— Exercise description —
Tally up the lines below that include the word "đang". Answer with the number alone.

— Records for the exercise —

——

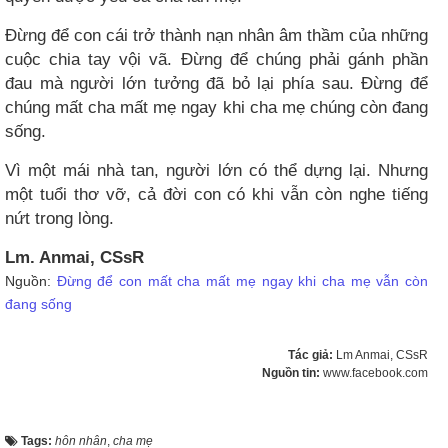
Đừng để con cái trở thành nạn nhân âm thầm của những
cuộc chia tay vội vã. Đừng để chúng phải gánh phần
đau mà người lớn tưởng đã bỏ lại phía sau. Đừng để
chúng mất cha mất mẹ ngay khi cha mẹ chúng còn đang
sống.
Vì một mái nhà tan, người lớn có thể dựng lại. Nhưng
một tuổi thơ vỡ, cả đời con có khi vẫn còn nghe tiếng
nứt trong lòng.
Lm. Anmai, CSsR
Nguồn:
Đừng để con mất cha mất mẹ ngay khi cha mẹ vẫn còn
đang sống
Tác giả:
Lm Anmai, CSsR
Nguồn tin:
www.facebook.com
Tags:
hôn nhân
,
cha mẹ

——

— Exercise solution —
2